The President won the expected states, including New York, California, and Pennsylvania, a state that the Romney campaign spent a lot of time and money on at the end.
He also won Michigan, Wisconsin, and Massachusetts, the home states of the Romney/Ryans. He won New Hampshire. And he won Ohio, in large part because of Romney's missteps on the auto bailout.
In the end, regardless of why voters did what they did, we have a lot of work to do.
My original post:
I know my vote for President has already been counted, so to speak, as New York is solidly a blue state, based on the overwhelming number of Dems in our major cities. Because of them, we don’t have the distinction of being a ‘key state’ like Florida, Ohio, Pennsylvania, Iowa, or tiny New Hampshire, with its critical four electoral college votes.
New York is so safe that I’ve only seen a handful of ads for the top contest, and I think if there hadn’t have been for Hurricane Sandy, or whatever you want to call her, we might not be seeing any Romney or Obama ads at all here in Syracuse.All of the pundits have spoken; the polls have been taken; the editorial endorsements have come out; and now, finally, I get my say as to whether we're better off now than we were four years ago. Here's some thinking on that:
- When Barack Obama took the oath of office in January 2009, the Dow Jones was at 8279.63. It closed yesterday (11/5/12) at 13,112.44.
- The first unemployment figure reported during the Obama administration was 8.3% in February 2009. It got as high as 10%, when we were in the worst of things, and it’s now 7.9%.
- The Consumer Confidence Index was at 38. It’s now at 72.2.
Before March 2010, when the Patient Protection and Affordable Care Act was passed, we had no idea - not a clue - about how we were going to tackle the problem of the uninsured in America, which is an embarrassment for the world's greatest democracy.
We had "Don't Ask, Don't Tell"- formalized discrimination - in the military. And we had the banking crisis, and the housing crisis, and the auto industry crisis.
And now? Listen, I don't pretend for a second that we're in a perfect world, that we got everything what we hoped for when Obama was elected.

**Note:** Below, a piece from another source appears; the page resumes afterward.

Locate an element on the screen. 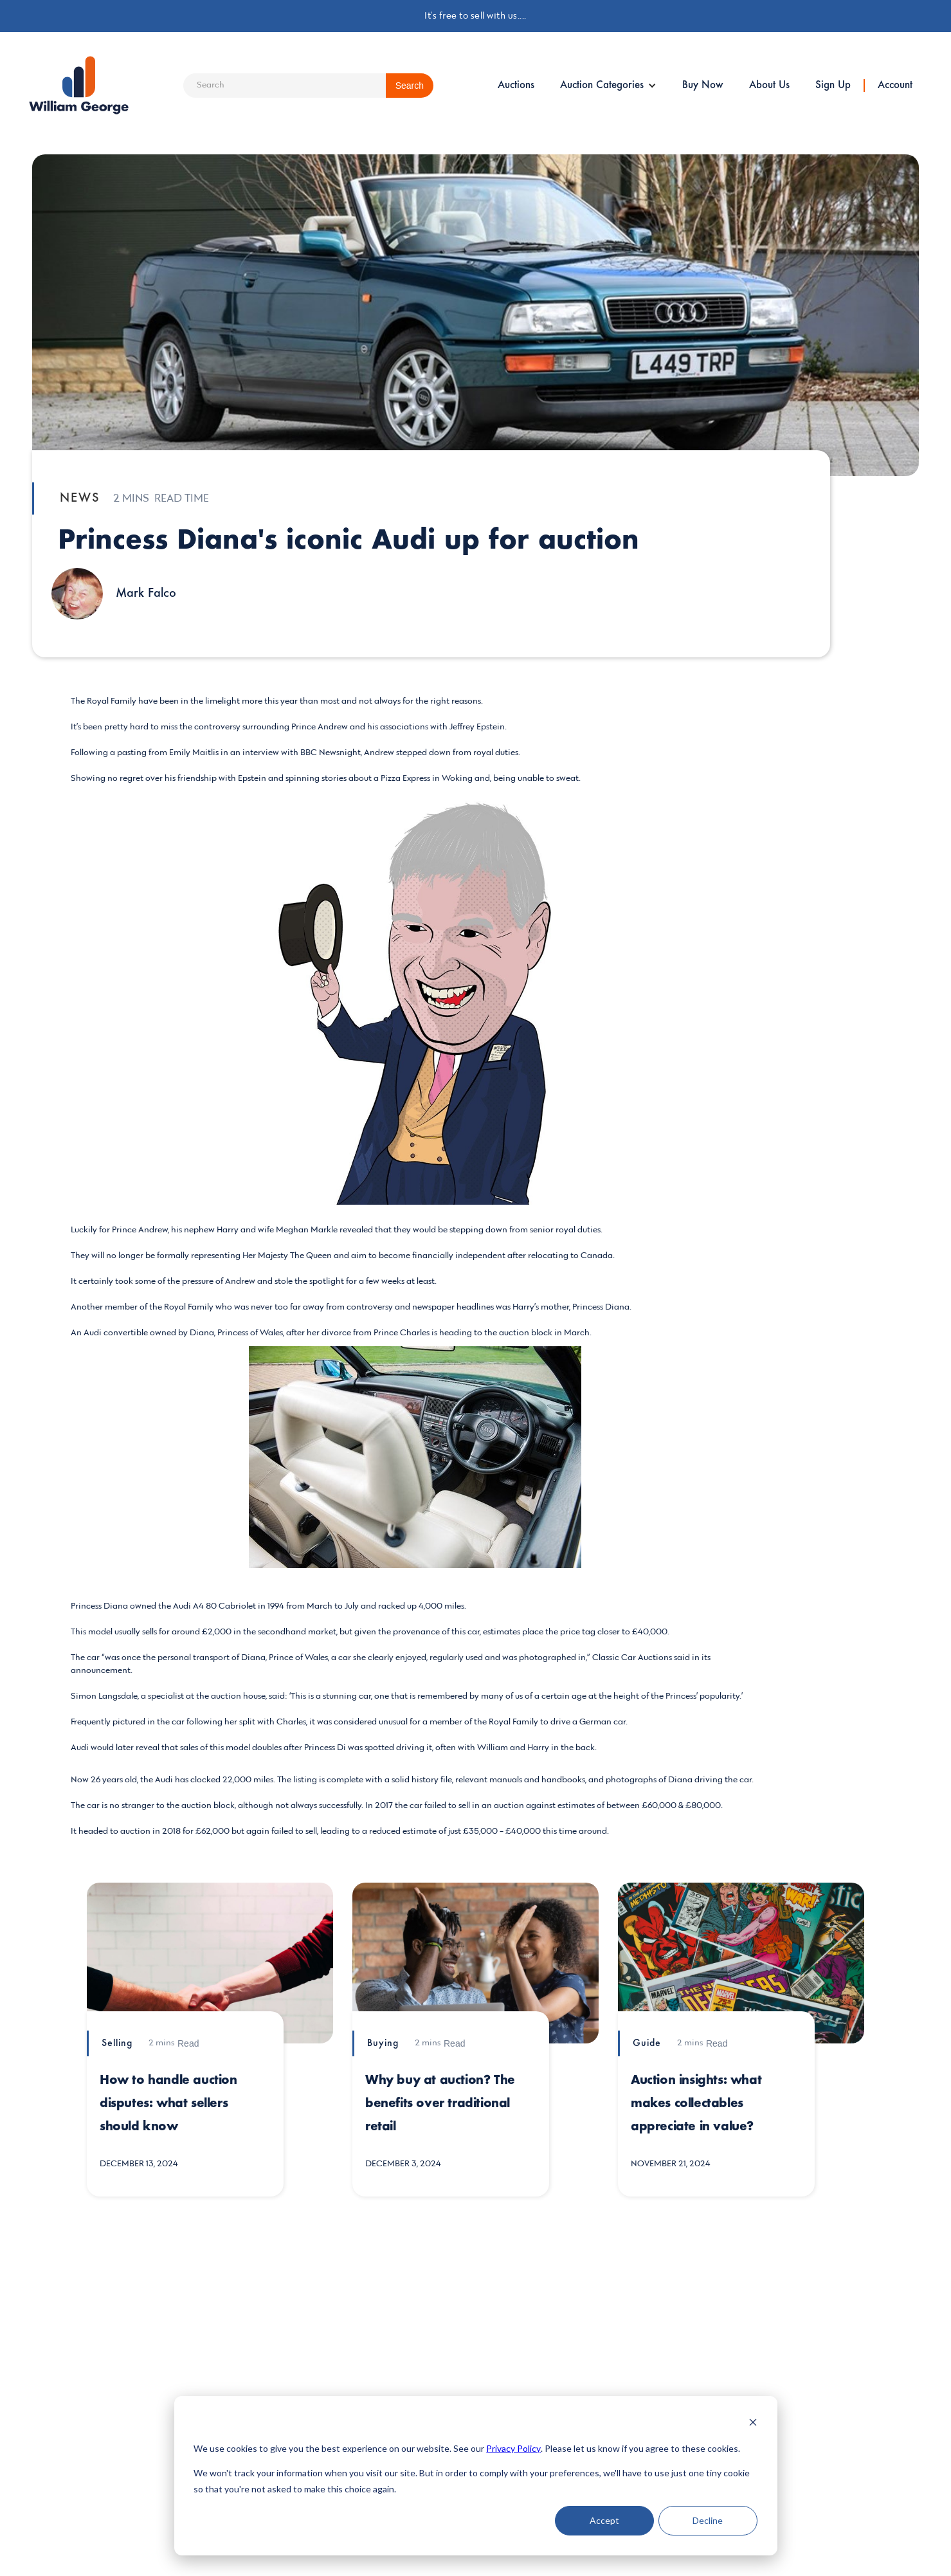 The height and width of the screenshot is (2576, 951). Decline is located at coordinates (708, 2520).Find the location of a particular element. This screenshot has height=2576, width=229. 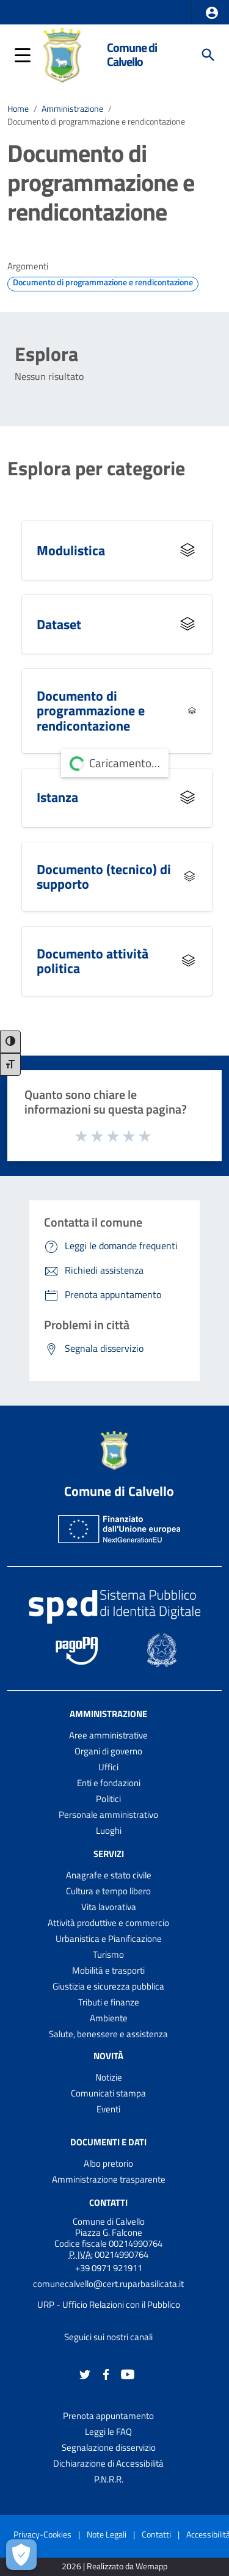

Certainly I wish he could have done more (Simpson Bowles financial reforms, elimination of waste and redundancy in federal programs, and so on), and in some cases I wish he had done less (Solyndra).
The unemployment rate is not great, clearly, but it's improved even without Congress taking action on the President's jobs bill, and even in the face of the loss of several hundred thousand government jobs (a cornerstone of the R's smaller government plans at the national and state level).
I certainly wish he could have done more with Congress, even though as we all know, the Republican mantra, (spoken publicly by Senate Minority leader Mitch McConnell but shared by the rest of them) was "The single most important thing we want to achieve is for President Obama to be a one-term president."
Well, I disagree. I don't trust Mitt Romney, because I don't think he really believes in anything, other than his own success. I think he's a successful businessman - he's obviously got a lot of money - who plays by the business rules that are geared to help ensure businesses succeed, regardless of the impact on people. I don't believe he has any real intention of changing the rules on businesses, other than making them weaker, when in some cases - not all - they should be stronger. I also don't want a president who has signed any pledge for any organization, including Grover Norquist's anti-tax pledge.
I don't know what his convictions are, because they change all the time, and so I doubt he has courage regarding them.
I don't believe we should completely throw caution to the wind when it comes to the environment, climate change (regardless of how it's caused), and how we use federal lands, which belong to you and me. I get the feeling that Mitt Romney would be perfectly happy having a picnic next to an oil rig in Yellowstone Park -- but that's not my vision of America.
I do not believe half of Americans perceive themselves as victims; I don't believe in redistribution of wealth from people to corporations, and I don't believe in extreme corporate welfare any more than I believe in extreme people welfare. I do not believe that corporations are people too. I am not better off with that thinking, that I can see so far.
Rather, I happen to think that America is better than kids being entitled to 'the best education their parents can afford'; that we are better than marriage discrimination; that we are more than our employment figures. I believe that we are more than the wars we fight. I believe we're better than people having to work until they're in their 70's to collect their retirement benefits.
I happen to think that we are part of a larger global community, not only militarily but in every other way, and we need to continue to be part of that larger picture if we are to be successful, if we're to remain the beacon of hope for the rest of the world. I also think we're better than a Mitt Romney administration.
Are we better off than we were four years ago? Yes, I believe we are, and I believe that if President Obama gets reelected, we will be better off in four years than we are today.